In the government, the dismissive attitude towards the media adopted by the top leadership began to filter down. What marked a new low was the Minister of State, (MOS) Defence, V K Singh’s sneering reference to the media as ‘Presstitutes’. It hit the headlines in prime time talk shows and the term was dissected ad nauseum to get to the bottom of what the Minister had actually meant. A little child on the road could have told the great political pundits what he meant. 
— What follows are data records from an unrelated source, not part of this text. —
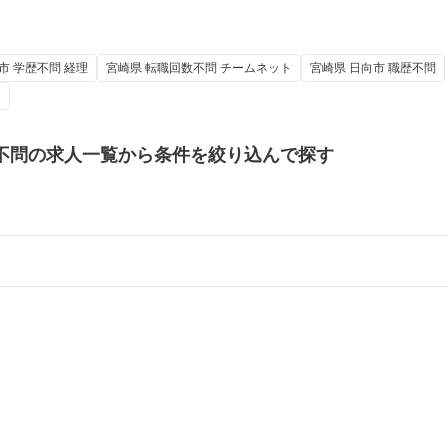
市 学歴不問 経理
宮崎県 転職回数不問 チームネット
宮崎県 日向市 職歴不問
ス
不問の
求人一覧から条件を絞り込んで探す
In any other democratic country that values the media, the minister would have had to apologise for this unacceptable terminology. Here the PM publicly lauded the minister  for the good job he had done with the Yemen evacuation  and hit back  at the press for being convulsed over Singh’s description of them. “Look at TV channels and newspapers the world over, they are talking about how India has conducted the operation from the forefront. Indian newspapers spoke about it in the end and that too due to some other reason.” 
As for the  Editor of Times Now, Arnab Goswami, believed to be the prime target of Singh’s verbal attack, we did not see him send a legal notice to the good minister for defamation as he has done in the past to the Hoot
But thanks to Rahul Gandhi, something is changing in the government and the PM’s attitude. Disempowering the media is easier attempted than done.  The gung-ho support that the rejuvenated Rahul Gandhi has been receiving from the media and his jibes against Modi’s ‘suit-boot ki government’,  have rattled the government enough to make Arun Jaitley, Information Minister, reach out through interviews and press conferences practically every day, as the year end anniversary approached. 
 Mr Modi figured in some of this, attending informal meetings between handpicked editors and journalists at Jaitley’s home. Those who attended could clearly see that the mainstream media had begun to bug a prime minister who thought he could sidestep it.
In a country where millions have no access to Twitter and Facebook – Mr Modi simply cannot afford to ignore the mainstream media. In the past those who have tried to muzzle it, have perished. Those who ignore it, will simply lose the plot.
Nupur Basu is a film-maker and former television and print journalist.